▸ Directions:
Exact copy, no pictures: set down the lines from the one holding "Candidature spontanée" through the final line of the records below.

=== Provided data ===

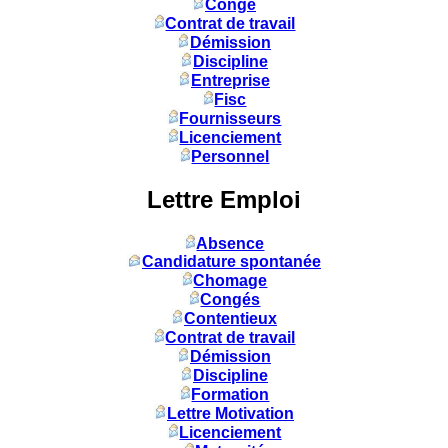
Congé
Contrat de travail
Démission
Discipline
Entreprise
Fisc
Fournisseurs
Licenciement
Personnel
Lettre Emploi
Absence
Candidature spontanée
Chomage
Congés
Contentieux
Contrat de travail
Démission
Discipline
Formation
Lettre Motivation
Licenciement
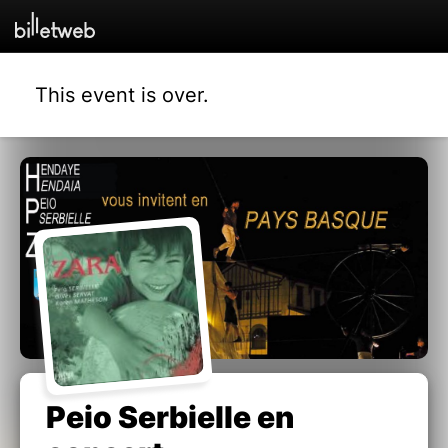
This event is over.
Peio Serbielle en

===

▸ The completed task:
Candidature spontanée
Chomage
Congés
Contentieux
Contrat de travail
Démission
Discipline
Formation
Lettre Motivation
Licenciement
This event is over.
Peio Serbielle en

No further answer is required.